Outside the front of our house we have some tubs of alpines; the pleasant weather of the last few days has brought a number of them out in flower, so I set about attempting some photographs of them.
This turned out to be rather more tricky than I had expected!
I made a number of attempts at photographing the pink heads of Thrift, but none of these came out at all well. One of the problems with taking macro shots of small flowers out of doors is obviously breeze. With larger flowers you can see the flowers vibrating and you can quite easily wait until the wind stops the movement (or else give up!). With smaller flowers, one might assume that this is less of a problem since there is less flower to catch the wind. However, in the case of the Thrift flowers, they are so light and delicate, as well as globular, that it seems that they must imperceptibly vibrate pretty much all the time! Anyway, that’s my excuse, having taken 3 or 4 individual shots and 2 attempts at focus stacking, with no single result that wasn’t slightly blurred or out of focus. I don’t think I’ll blame poor technique since I was using the same old Gitzo/Manfrotto/Novoflex support combination that doesn’t usually cause such problems.

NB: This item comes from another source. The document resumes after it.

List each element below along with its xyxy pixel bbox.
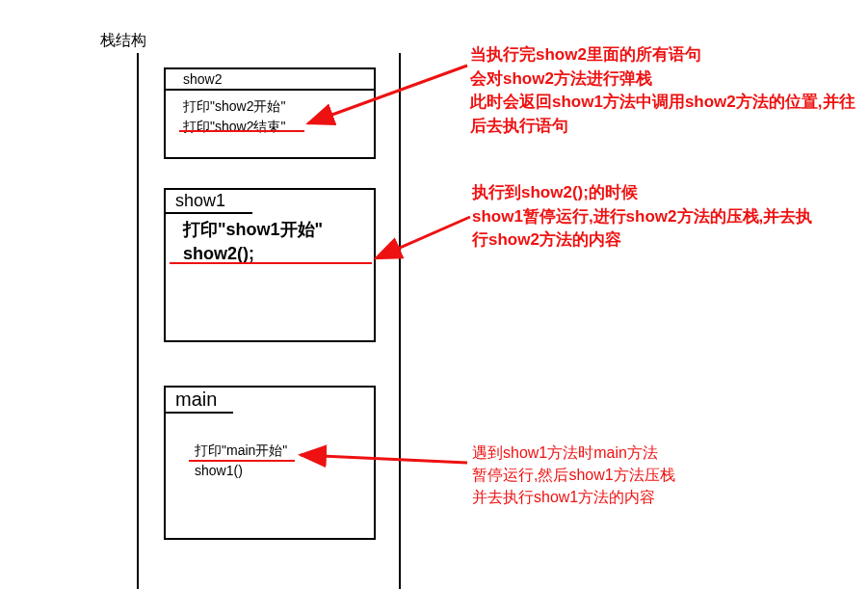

In the end, I gave up and moved on, to the next flower along, a smaller but equally attractive red Saxifrage clone. I stacked this for depth of field into the centre of the flower from the outer petals. The only issues I faced here were exposing the reds correctly. Even with care taken over the white balance, as well as using a polarizer, it remained very difficult to produce accurate colour rendition; I also had to desaturate slightly in order to avoid a Gamut warning on the reds.
Anyway, here is the result. For this one, since the flower is less than 10mm across at the top, I decided to stack very carefully, going for 0.5mm intervals through careful use of the Novoflex focusing rack. I’m reasonably happy with the result!